Thomas Paine, high on his successes with the American Revolution, went
to France to hang out with other revolutionaries. He was granted (like Benjamin Franklin) an
honorary French citizenship, but even his glowing endorsement of the Revolution
didn’t save him from getting crossways with a faction who had him imprisoned
and called for his execution. “Off with
his head!” Only the fall of the one-time
president of the Jacobins, Maximillian Robespierre, and his execution by the
guillotine, bought Paine a few days to save his own head.
Paine’s
closest American friend in Paris was Joel Barlow, who was obsessed with the “natural”
sexual origins of revolutionary symbols.
An even closer friend, evidently, was Nicholas Bonneville. Paine lived in a menage-a-trois for
several years with Bonneville and his wife, Margaret. They looked to the occult, the Illuminists,
and the Freemasons for the organization of the revolutionary “faith”; circles,
inner, outer, and magical were of great importance, and the triangle was an
important symbol. Paine kept his head,
but his ending was far from his glory days – he died impoverished, but still
cared for by Bonneville’s wife. Six
people attended his funeral.
His-story is
always murky going and we’re left to fill in many blanks. Paine was born in England to an Anglican
mother and a Quaker father who was a stay-maker (the early term for corset-maker). In other words, his father was in the margins
of English society, a pacifist who made women’s underwear. Paine did not want to follow in his father’s
business, so he ran off to be a privateer, which is a word for a state-sanctioned
pirate. Then he returned home and became
a master stay-maker. He married, and his
wife, along with their infant, died in childbirth.
Paine
then became an Excise Officer for the Crown.
This is someone who inspected goods coming in by boat and collected
customs taxes and excise duties on the cargo.
A state-sanctioned pirate?
He
lost his job for claiming to inspect goods he did not inspect and then he
became a schoolteacher, got involved in civic affairs, was against the monarchy,
and had sentiments in favor of republicanism.

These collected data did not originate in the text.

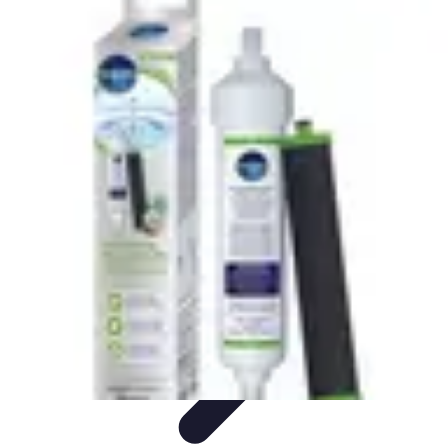
Voyage d'Aventure
Conseils pratiques
Destinations
Préparation du voyage
Organisation
de voyage
Activités
Voyage d'Aventure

He married again. During this period,
he got involved in the parish vestry, “an influential local Anglican church
group whose responsibilities for parish business would include collecting taxes
and tithes to distribute among the poor.”
Church-sanctioned piracy?
His
second wife was the daughter of a tobacconist and grocer, so Paine entered that
business. This is where his-story goes off the rails for me. Paine’s tobacco business failed and to avoid
debtor’s prison, he sold off his household goods, separated from his wife in
June of 1774 and moved to London. There,
at the age of 37, having failed to make a go of much of anything, George Lewis
Scott, a mathematician and Fellow of the Royal Society, and Commissioner of the
Excise introduced him to Benjamin Franklin.
Franklin told Paine to emigrate to America, and work for his newspaper, The
Pennsylvania Gazette. Paine arrived
in Philadelphia in November of 1774. He
had become quite ill on the trip, and Franklin’s physician personally cared for
him for six weeks until he was restored to health.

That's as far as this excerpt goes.